[Items from a dataset]

· · ·

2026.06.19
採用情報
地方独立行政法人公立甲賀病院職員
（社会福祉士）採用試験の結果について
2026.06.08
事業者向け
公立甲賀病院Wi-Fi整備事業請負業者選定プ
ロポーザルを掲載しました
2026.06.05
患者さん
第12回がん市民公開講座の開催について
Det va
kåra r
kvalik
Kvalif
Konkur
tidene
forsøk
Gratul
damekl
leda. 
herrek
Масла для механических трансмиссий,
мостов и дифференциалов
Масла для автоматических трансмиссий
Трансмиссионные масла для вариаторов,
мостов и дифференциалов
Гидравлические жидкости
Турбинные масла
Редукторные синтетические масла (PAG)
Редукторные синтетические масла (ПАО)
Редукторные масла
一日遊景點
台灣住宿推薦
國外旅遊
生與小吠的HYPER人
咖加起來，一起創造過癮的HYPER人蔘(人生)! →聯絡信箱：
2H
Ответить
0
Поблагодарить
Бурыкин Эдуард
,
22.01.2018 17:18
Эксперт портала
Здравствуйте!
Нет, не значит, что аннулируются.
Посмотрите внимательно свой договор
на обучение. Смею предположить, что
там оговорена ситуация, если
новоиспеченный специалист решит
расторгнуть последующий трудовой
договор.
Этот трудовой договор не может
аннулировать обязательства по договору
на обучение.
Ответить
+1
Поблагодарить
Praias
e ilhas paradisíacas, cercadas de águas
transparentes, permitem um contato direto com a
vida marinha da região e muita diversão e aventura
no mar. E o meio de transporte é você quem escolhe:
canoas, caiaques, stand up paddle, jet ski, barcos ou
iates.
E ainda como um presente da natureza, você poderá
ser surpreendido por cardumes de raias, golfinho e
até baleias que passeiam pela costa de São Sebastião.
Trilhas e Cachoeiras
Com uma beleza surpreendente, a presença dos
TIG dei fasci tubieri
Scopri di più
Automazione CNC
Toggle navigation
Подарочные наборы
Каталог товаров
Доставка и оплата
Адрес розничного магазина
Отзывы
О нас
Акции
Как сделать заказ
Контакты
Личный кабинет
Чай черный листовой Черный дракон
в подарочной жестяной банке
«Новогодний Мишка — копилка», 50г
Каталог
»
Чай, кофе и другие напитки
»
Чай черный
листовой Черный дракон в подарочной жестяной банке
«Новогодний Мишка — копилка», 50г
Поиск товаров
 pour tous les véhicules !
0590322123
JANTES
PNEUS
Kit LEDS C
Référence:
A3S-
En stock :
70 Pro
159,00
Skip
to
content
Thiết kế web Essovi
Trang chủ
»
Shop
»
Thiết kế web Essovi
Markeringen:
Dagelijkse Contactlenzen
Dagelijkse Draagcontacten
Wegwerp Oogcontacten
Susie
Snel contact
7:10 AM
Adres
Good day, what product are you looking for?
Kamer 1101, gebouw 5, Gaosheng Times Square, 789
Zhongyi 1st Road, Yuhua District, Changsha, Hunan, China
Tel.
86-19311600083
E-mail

· · ·

Leaving no line out, return the data above verbatim.

**Task response:**
2026.06.19
採用情報
地方独立行政法人公立甲賀病院職員
（社会福祉士）採用試験の結果について
2026.06.08
事業者向け
公立甲賀病院Wi-Fi整備事業請負業者選定プ
ロポーザルを掲載しました
2026.06.05
患者さん
第12回がん市民公開講座の開催について
Det va
kåra r
kvalik
Kvalif
Konkur
tidene
forsøk
Gratul
damekl
leda. 
herrek
Масла для механических трансмиссий,
мостов и дифференциалов
Масла для автоматических трансмиссий
Трансмиссионные масла для вариаторов,
мостов и дифференциалов
Гидравлические жидкости
Турбинные масла
Редукторные синтетические масла (PAG)
Редукторные синтетические масла (ПАО)
Редукторные масла
一日遊景點
台灣住宿推薦
國外旅遊
生與小吠的HYPER人
咖加起來，一起創造過癮的HYPER人蔘(人生)! →聯絡信箱：
2H
Ответить
0
Поблагодарить
Бурыкин Эдуард
,
22.01.2018 17:18
Эксперт портала
Здравствуйте!
Нет, не значит, что аннулируются.
Посмотрите внимательно свой договор
на обучение. Смею предположить, что
там оговорена ситуация, если
новоиспеченный специалист решит
расторгнуть последующий трудовой
договор.
Этот трудовой договор не может
аннулировать обязательства по договору
на обучение.
Ответить
+1
Поблагодарить
Praias
e ilhas paradisíacas, cercadas de águas
transparentes, permitem um contato direto com a
vida marinha da região e muita diversão e aventura
no mar. E o meio de transporte é você quem escolhe:
canoas, caiaques, stand up paddle, jet ski, barcos ou
iates.
E ainda como um presente da natureza, você poderá
ser surpreendido por cardumes de raias, golfinho e
até baleias que passeiam pela costa de São Sebastião.
Trilhas e Cachoeiras
Com uma beleza surpreendente, a presença dos
TIG dei fasci tubieri
Scopri di più
Automazione CNC
Toggle navigation
Подарочные наборы
Каталог товаров
Доставка и оплата
Адрес розничного магазина
Отзывы
О нас
Акции
Как сделать заказ
Контакты
Личный кабинет
Чай черный листовой Черный дракон
в подарочной жестяной банке
«Новогодний Мишка — копилка», 50г
Каталог
»
Чай, кофе и другие напитки
»
Чай черный
листовой Черный дракон в подарочной жестяной банке
«Новогодний Мишка — копилка», 50г
Поиск товаров
 pour tous les véhicules !
0590322123
JANTES
PNEUS
Kit LEDS C
Référence:
A3S-
En stock :
70 Pro
159,00
Skip
to
content
Thiết kế web Essovi
Trang chủ
»
Shop
»
Thiết kế web Essovi
Markeringen:
Dagelijkse Contactlenzen
Dagelijkse Draagcontacten
Wegwerp Oogcontacten
Susie
Snel contact
7:10 AM
Adres
Good day, what product are you looking for?
Kamer 1101, gebouw 5, Gaosheng Times Square, 789
Zhongyi 1st Road, Yuhua District, Changsha, Hunan, China
Tel.
86-19311600083
E-mail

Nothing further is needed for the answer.